Persistently Dancing for Hours

two snails on grey pavement in a city
Photo by Maksym Kaharlytskyi on Unsplash; licensed under CC0.


Luke fills his Gospel with images of persistence: Widows appealing to judges for justice, a woman sweeping her house to find a coin, a baker kneading masses of dough, a shepherd searching for a sheep, and, here in our lesson, a friend knocking on a neighbor’s door in the middle of the night. Over the last three years, we have had to learn persistence. We have looked within ourselves and asked what does it take to keep going in a world that, as Bob Dylan put it, “Seems sick and it’s hungry, it’s tired and it’s torn/It looks like it’s a-dying and it’s hardly been born.”1 As a resident of that kind of world, my dear reader, I ask: what does persistence look like for you? 

After years of Covid and other uncertainty, how do we keep going? I often use the word “slog”; a word that evokes trudging through a swamp, lifting one foot and putting it down in front of the other, not knowing the length of the journey or whether the next step will get us stuck in a hole. Often, when I think of persistence, I think of manual labor: digging trenches, scraping a house to paint it, all of those tasks that cause us to sweat and leave blisters when we’re done. I am sure that God has called us to that kind of persistence during these times, but I sometimes wonder: what if there’s another persistence, a persistence rooted in something other than monotony? 

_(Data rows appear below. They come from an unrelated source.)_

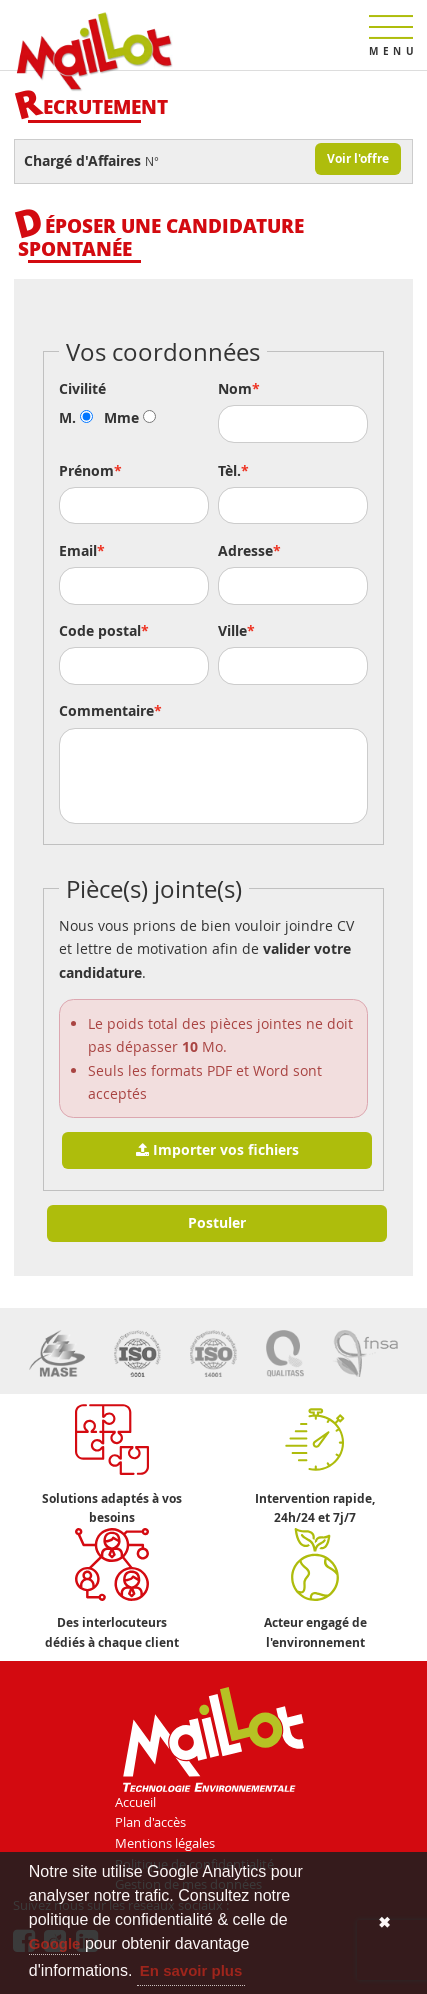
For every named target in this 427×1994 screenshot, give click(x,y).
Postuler (217, 1223)
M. (76, 418)
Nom (235, 389)
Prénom (86, 471)
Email (78, 551)
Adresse (245, 551)
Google (55, 1943)
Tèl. (229, 471)
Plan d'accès (150, 1822)
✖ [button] (384, 1922)
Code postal (100, 631)
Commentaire (106, 711)
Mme (130, 418)
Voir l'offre (358, 158)
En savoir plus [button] (191, 1970)
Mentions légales (165, 1843)
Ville (232, 631)
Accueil (135, 1802)
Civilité (82, 389)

In reading through the text for this week in the recently published First Nations Version, I was delighted by the imagery that the translator called upon. In Luke 11:9-10, he translated: “So, keep dancing your prayers, and the way will open before you. Search for the ancient pathways, and you will find them. Keep sending up your prayers, and they will be heard. Answers will come to the ones who ask, good things will be found by the ones who search for them, and the way will open before the ones who keep dancing their prayers” (Italics original). What an image, dancing our prayers; not scraping paint or digging ditches, but dancing! 

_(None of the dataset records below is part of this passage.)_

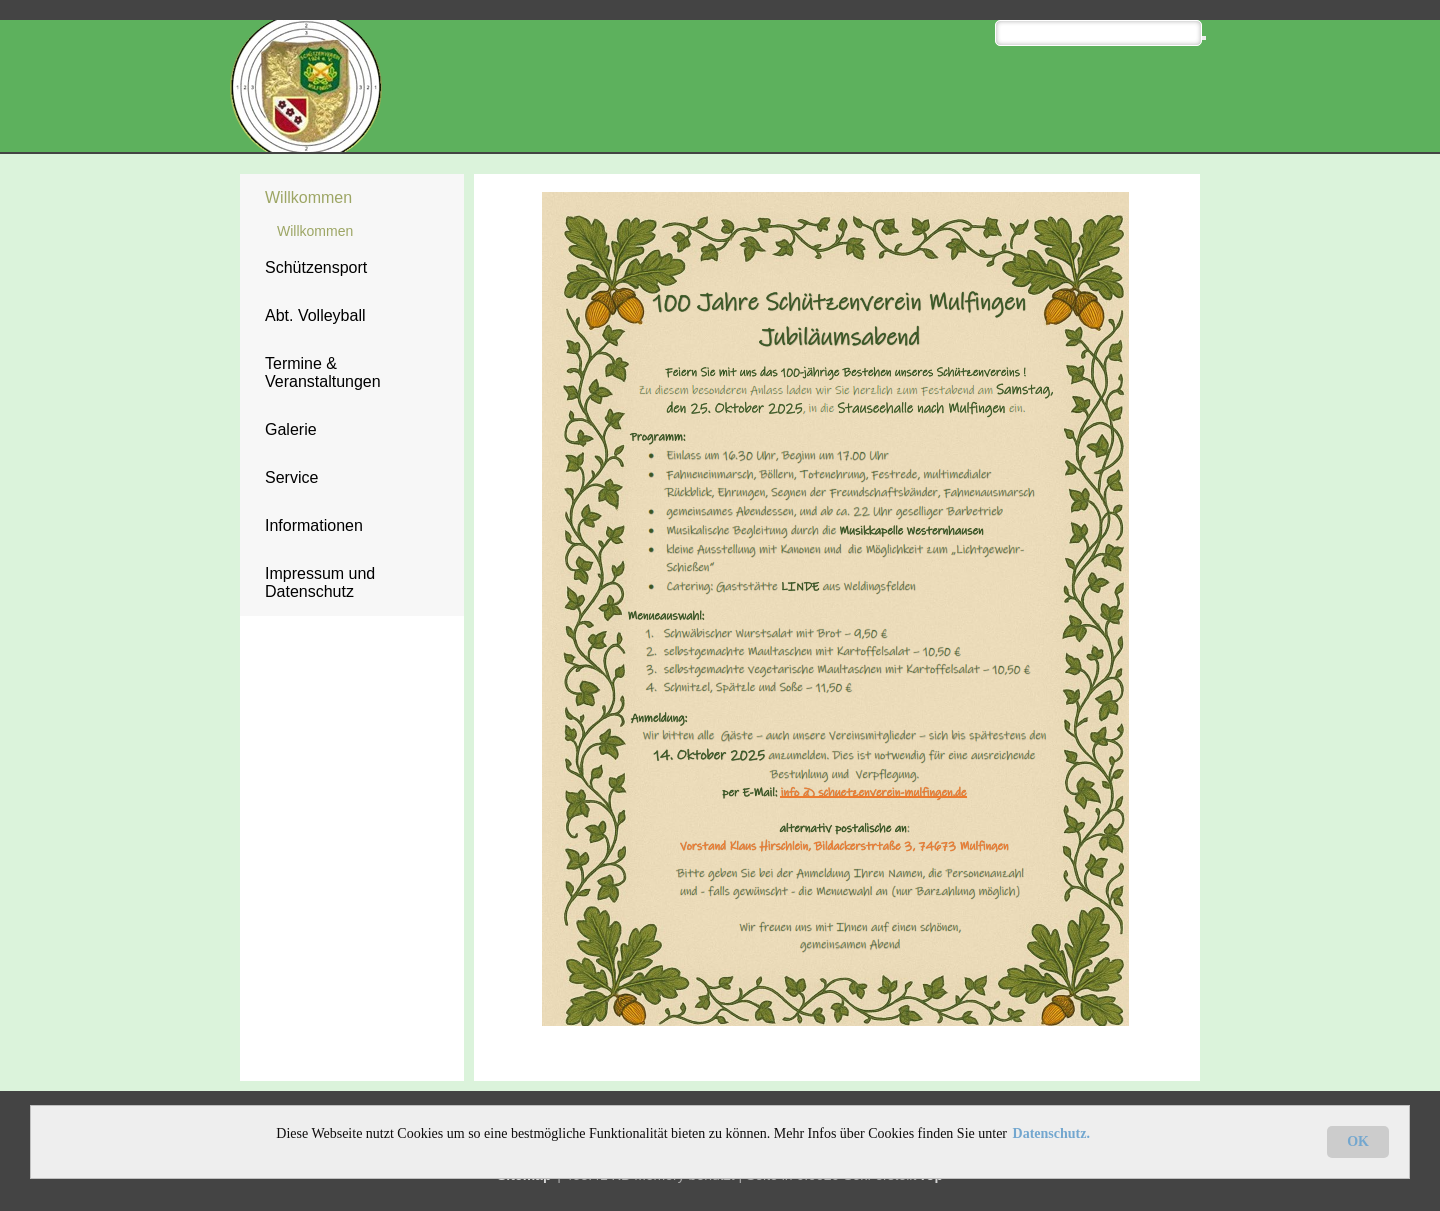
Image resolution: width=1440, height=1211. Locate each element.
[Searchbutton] (1204, 38)
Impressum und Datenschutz (320, 582)
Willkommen (308, 197)
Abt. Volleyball (315, 315)
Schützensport (316, 267)
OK (1358, 1141)
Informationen (314, 525)
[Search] (1098, 33)
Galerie (291, 429)
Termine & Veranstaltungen (323, 372)
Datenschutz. (1051, 1133)
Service (291, 477)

Now let’s be clear: dancing can be hard work. I have too many friends who dance professionally and I took too many dance classes as an undergraduate to think otherwise. I shake my head at the way in which dancing so often carries a flavor of frivolity with it in the American context. There is, of course, a long history behind this characterization, a history that reaches back to pietism and revivalism. My father’s side of the family has roots in the early-20th century Norwegian Inner Mission movement; he remembers that his grandfather, a Lutheran pastor, looked down upon “Drikk og dans og snus og brus” [Drinking, dancing, chewing tobacco, and excess]. With that heritage in mind, the First Nations Version, rooted in the traditions of the indigenous people of North America, comes as a breath of fresh air: Persistence in prayer, but persistence as dance. This image of dance, though rooted in Native culture and practice, resonates in the traditions of the Old Testament; it brings to mind David dancing “before the LORD with all his might” (2 Sam 6:14) or the Psalmist’s proclamation that God will “turn our mourning into dancing” (Psa 30:11).

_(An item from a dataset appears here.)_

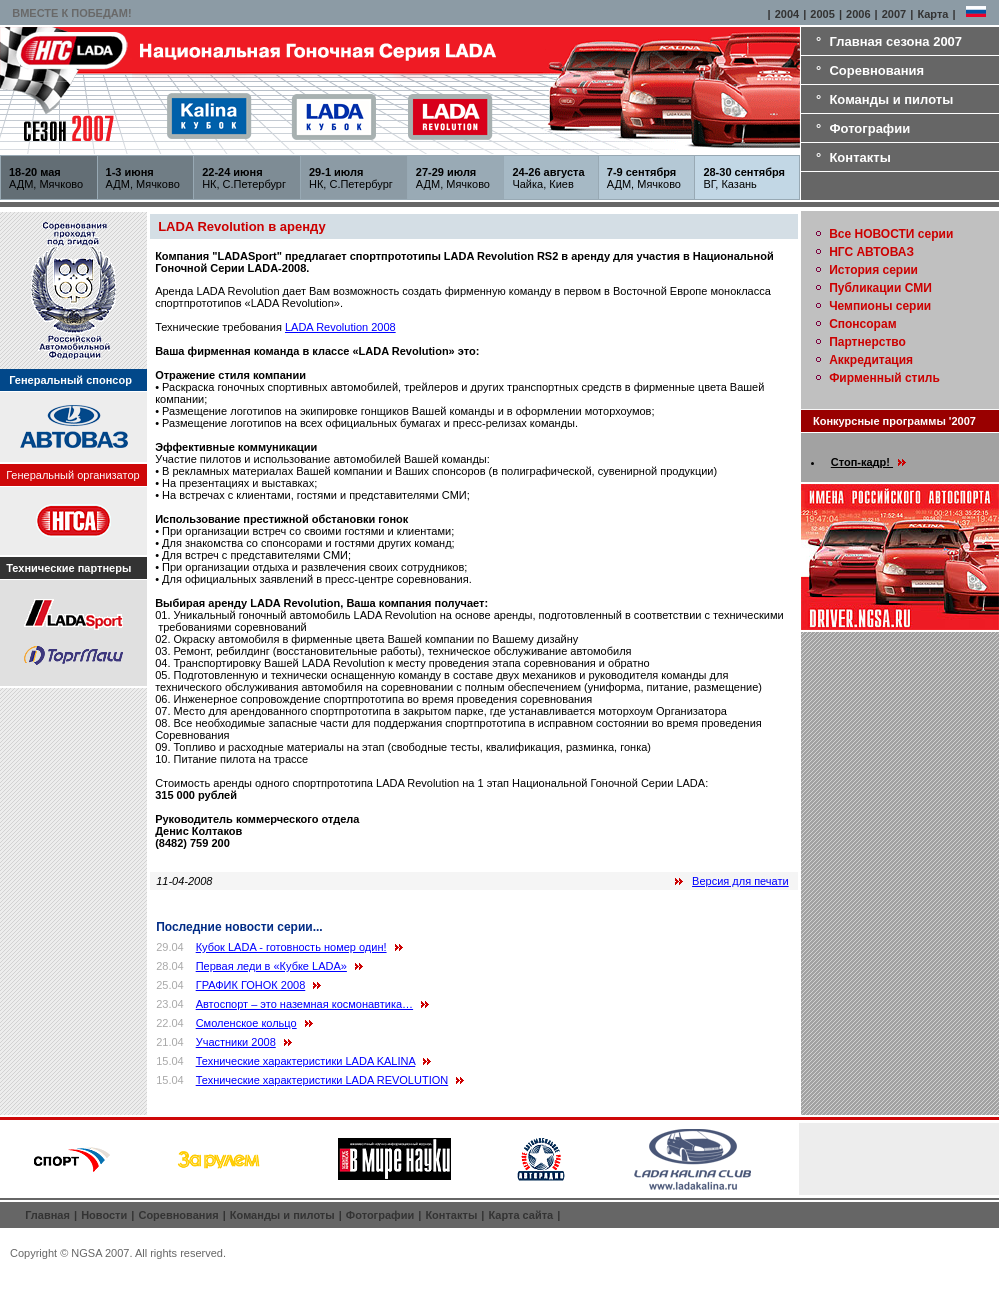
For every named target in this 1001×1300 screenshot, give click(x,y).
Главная (47, 1215)
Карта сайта (520, 1215)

Perhaps, my dear reader, you have never danced for hours on end (and if you have not, I can only hope and pray that you have the opportunity to do so soon). To be sure, just like scraping paint, dancing for hours makes you sweat and builds callouses. But one of the things that sets dancing apart is the way that the music and the people that you dance with can sweep you into a flow that keeps you going far longer than you thought possible. Instead of repetition, there is variation of movement and beat, and, most importantly, the energy that you draw from the people around you. When you dance in a crowd, you dance in concert with and reaction to so many other bodies. 

Imagine now if we learned the persistence to keep “dancing our prayers” until the way opens for us. Instead of just repetition, we might learn variation and flow in our prayers. Instead of sweating in solitude, we might learn to see ourselves dancing in the great cloud of witnesses, lifting up our prayers together with all believing Christians. As Martin Luther put it in his work, “A Simple Way to Pray”: “Never think that you are kneeling or standing [or might I add, dancing!] alone, rather think that the whole of Christendom, all devout Christians, are standing there beside you and you are standing among them in a common, united petition which God cannot disdain.”2 That thought of being swept up into the rhythms of the great cloud of witnesses leads to one last beauty of the imagery of dancing our prayers. Perhaps in learning to dance our prayers, we may learn to lose ourselves in the midst of that prayer. That could mean many things, but I have in mind the way that dancing can bless our sense of time, so that we look up and realize that hours have gone by. What a joyous persistence that could be; instead of counting the minutes until our persistence ends, we might instead realize that our persistence itself constitutes the rhythms of the Christian life. And so, dear working preacher, let me leave you with the words of the First Nations Version once more: “So, keep dancing your prayers, and the way will open before you…the way will open before the ones who keep dancing their prayers!”